*WHAT IS NEEDED*: Exact reproduction, images excluded: write out the records below.

__________________________________________________

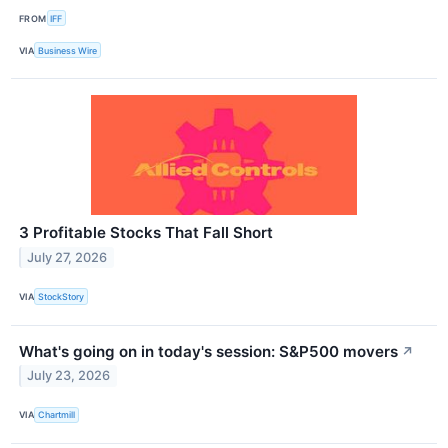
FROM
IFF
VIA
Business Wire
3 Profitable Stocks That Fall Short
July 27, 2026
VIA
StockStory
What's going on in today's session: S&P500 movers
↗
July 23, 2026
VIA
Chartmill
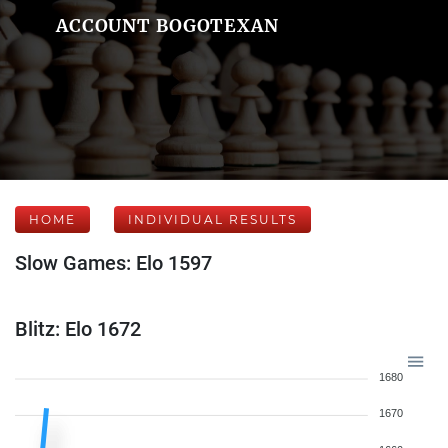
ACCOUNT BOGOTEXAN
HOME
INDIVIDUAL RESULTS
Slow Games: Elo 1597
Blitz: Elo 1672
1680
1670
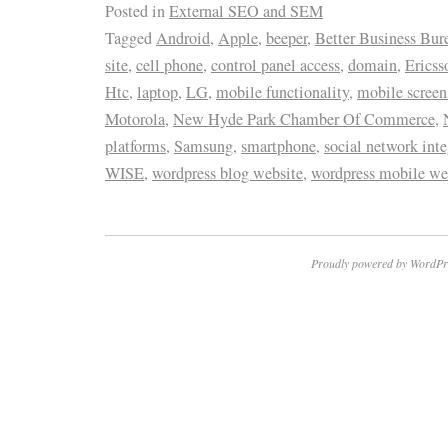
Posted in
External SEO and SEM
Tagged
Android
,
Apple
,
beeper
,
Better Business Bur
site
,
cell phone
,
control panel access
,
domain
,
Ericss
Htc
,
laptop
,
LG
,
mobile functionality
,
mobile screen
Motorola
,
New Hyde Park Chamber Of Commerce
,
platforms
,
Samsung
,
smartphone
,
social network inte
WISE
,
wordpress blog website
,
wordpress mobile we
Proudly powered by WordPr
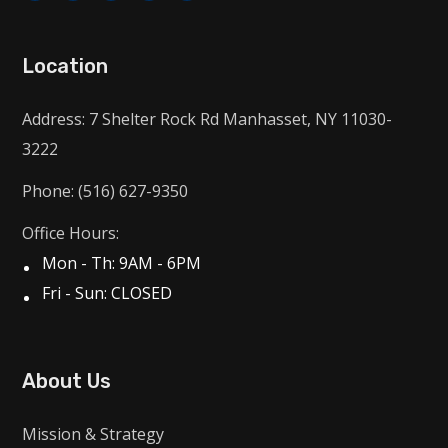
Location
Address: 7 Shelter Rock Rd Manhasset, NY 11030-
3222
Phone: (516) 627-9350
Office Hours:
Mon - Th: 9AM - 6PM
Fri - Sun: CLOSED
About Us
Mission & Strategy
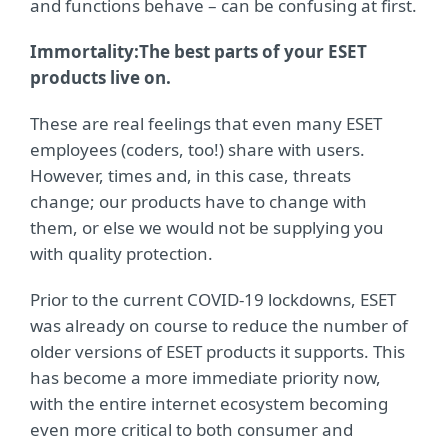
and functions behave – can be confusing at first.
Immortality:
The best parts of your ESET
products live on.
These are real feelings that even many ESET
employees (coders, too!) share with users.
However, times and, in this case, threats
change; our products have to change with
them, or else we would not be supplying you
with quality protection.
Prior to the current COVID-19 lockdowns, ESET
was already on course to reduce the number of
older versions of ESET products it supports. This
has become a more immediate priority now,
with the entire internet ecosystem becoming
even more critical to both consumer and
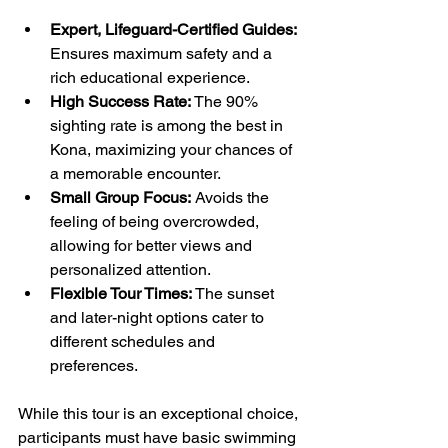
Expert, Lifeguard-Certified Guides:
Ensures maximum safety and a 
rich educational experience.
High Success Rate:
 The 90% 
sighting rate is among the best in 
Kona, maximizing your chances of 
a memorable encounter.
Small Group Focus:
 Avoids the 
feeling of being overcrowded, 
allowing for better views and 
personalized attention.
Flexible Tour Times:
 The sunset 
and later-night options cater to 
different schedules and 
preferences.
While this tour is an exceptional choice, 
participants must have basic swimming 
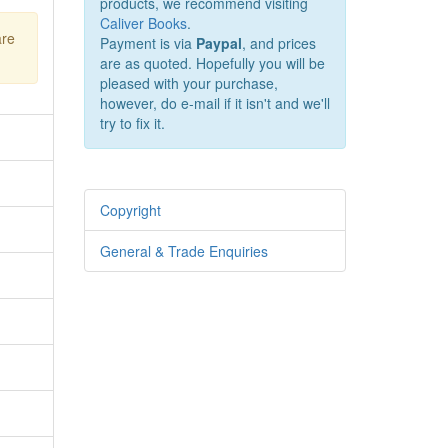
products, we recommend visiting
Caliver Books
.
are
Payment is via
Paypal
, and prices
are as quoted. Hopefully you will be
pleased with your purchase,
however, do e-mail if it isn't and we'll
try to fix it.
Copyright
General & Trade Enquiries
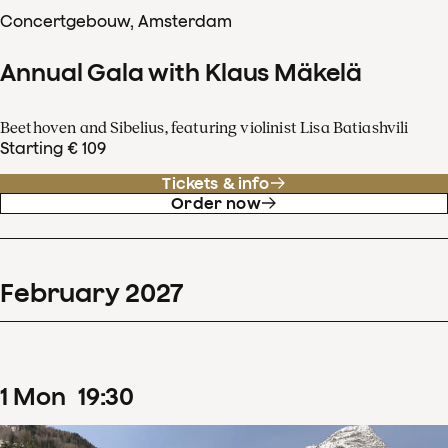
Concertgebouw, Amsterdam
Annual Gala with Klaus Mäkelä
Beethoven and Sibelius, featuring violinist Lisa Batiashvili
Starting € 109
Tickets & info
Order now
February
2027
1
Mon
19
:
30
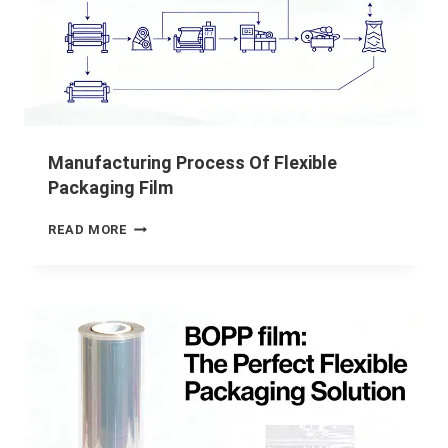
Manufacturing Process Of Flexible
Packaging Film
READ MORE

__________________________________________________

*ANSWER FOR THE TASK*:
FROM
IFF
VIA
Business Wire
3 Profitable Stocks That Fall Short
July 27, 2026
VIA
StockStory
What's going on in today's session: S&P500 movers
↗
July 23, 2026
VIA
Chartmill
ACCOUNT BOGOTEXAN
HOME
INDIVIDUAL RESULTS
Slow Games: Elo 1597
Blitz: Elo 1672
1680
1670
Posted in
External SEO and SEM
Tagged
Android
,
Apple
,
beeper
,
Better Business Bur
site
,
cell phone
,
control panel access
,
domain
,
Ericss
Htc
,
laptop
,
LG
,
mobile functionality
,
mobile screen
Motorola
,
New Hyde Park Chamber Of Commerce
,
platforms
,
Samsung
,
smartphone
,
social network inte
WISE
,
wordpress blog website
,
wordpress mobile we
Proudly powered by WordPr
Location
Address: 7 Shelter Rock Rd Manhasset, NY 11030-
3222
Phone: (516) 627-9350
Office Hours:
Mon - Th: 9AM - 6PM
Fri - Sun: CLOSED
About Us
Mission & Strategy
and functions behave – can be confusing at first.
Immortality:
The best parts of your ESET
products live on.
These are real feelings that even many ESET
employees (coders, too!) share with users.
However, times and, in this case, threats
change; our products have to change with
them, or else we would not be supplying you
with quality protection.
Prior to the current COVID-19 lockdowns, ESET
was already on course to reduce the number of
older versions of ESET products it supports. This
has become a more immediate priority now,
with the entire internet ecosystem becoming
even more critical to both consumer and
Expert, Lifeguard-Certified Guides:
Ensures maximum safety and a 
rich educational experience.
High Success Rate:
 The 90% 
sighting rate is among the best in 
Kona, maximizing your chances of 
a memorable encounter.
Small Group Focus:
 Avoids the 
feeling of being overcrowded, 
allowing for better views and 
personalized attention.
Flexible Tour Times:
 The sunset 
and later-night options cater to 
different schedules and 
preferences.
While this tour is an exceptional choice, 
participants must have basic swimming 
products, we recommend visiting
Caliver Books
.
are
Payment is via
Paypal
, and prices
are as quoted. Hopefully you will be
pleased with your purchase,
however, do e-mail if it isn't and we'll
try to fix it.
Copyright
General & Trade Enquiries
Concertgebouw, Amsterdam
Annual Gala with Klaus Mäkelä
Beethoven and Sibelius, featuring violinist Lisa Batiashvili
Starting € 109
Tickets & info
Order now
February
2027
1
Mon
19
:
30
Manufacturing Process Of Flexible
Packaging Film
READ MORE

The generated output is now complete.